Proteins Might Restore Damaged Sound-detecting Cells in the Ear

Using hereditary tools in mice, researchers at Johns Hopkins Medicine say they have determined a pair of proteins that exactly manage when sound-detecting cells, called hair cells, are born in the mammalian inner ear. The proteins, explained in a report published June 12 in eLife, may hold an essential to future treatments to restore hearing in individuals with permanent deafness.

" Scientists in our field have actually long been looking for the molecular signals that activate the formation of the hair cells that pick up and transfer sound," says Angelika Doetzlhofer, Ph.D., associate teacher of neuroscience at the Johns Hopkins University School of Medicine. "These hair cells are a significant player in hearing loss, and understanding more about how they establish will assist us determine methods to change hair cells that are damaged."

In order for mammals to hear, sound vibrations travel through a hollow, snail shell-looking structure called the cochlea. Lining the within the cochlea are two kinds of sound-detecting cells, inner and external hair cells, which communicate sound information to the brain.

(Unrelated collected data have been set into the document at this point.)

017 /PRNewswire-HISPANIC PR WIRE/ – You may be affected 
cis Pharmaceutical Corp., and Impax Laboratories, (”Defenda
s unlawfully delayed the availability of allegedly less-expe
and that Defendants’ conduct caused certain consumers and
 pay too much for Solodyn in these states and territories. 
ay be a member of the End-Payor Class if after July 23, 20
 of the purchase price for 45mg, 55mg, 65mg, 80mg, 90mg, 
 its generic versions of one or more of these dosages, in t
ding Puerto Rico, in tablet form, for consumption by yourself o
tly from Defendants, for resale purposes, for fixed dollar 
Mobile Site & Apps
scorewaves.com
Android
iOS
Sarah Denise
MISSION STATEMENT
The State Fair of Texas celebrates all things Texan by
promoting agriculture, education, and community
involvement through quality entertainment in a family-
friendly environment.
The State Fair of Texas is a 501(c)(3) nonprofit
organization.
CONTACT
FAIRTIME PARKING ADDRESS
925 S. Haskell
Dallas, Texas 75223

An estimated 90% of genetic hearing loss is triggered by problems with hair cells or damage to the auditory nerves that link the hair cells to the brain. Deafness due to exposure to loud noises or certain viral infections develops from damage to hair cells. Unlike their counterparts in other mammals and birds, human hair cells can not regrow. So, when hair cells are damaged, hearing loss is likely permanent.

Researchers have actually understood that the primary step in hair cell birth begins at the outer part of the spiraled cochlea. Here, precursor cells start changing into hair cells. Then, like sports fans carrying out "the wave" in an arena, precursor cells along the spiral shape of the cochlea turn into hair cells along a wave of improvement that stops when it reaches the inner part of the cochlea. Knowing where hair cells start their advancement, Doetzlhofer and her team went in search of molecular cues that remained in the best location and at the ideal time along the cochlear spiral.

Of the proteins the researchers analyzed, the pattern of two proteins, Activin A and follistatin, stood apart from the rest. Along the spiral course of the cochlea, levels of Activin A increased where precursor cells were becoming hair cells. Follistatin, however, appeared to have the opposite behavior of Activin A. Its levels were low in the outermost part of the cochlea when precursor cells were very first starting to change into hair cells and high at the innermost part of the cochlea's spiral where precursor cells hadn't yet started their conversion. Activin A seemed to relocate a wave inward, while follistatin moved in a wave outside.

" In nature, we understood that Activin A and follistatin work in opposite methods to control cells," states Doetzlhofer. "And so, it appears, based on our findings like in the ear, the two proteins perform a balancing act on precursor cells to manage the organized formation of hair cells along the cochlear spiral."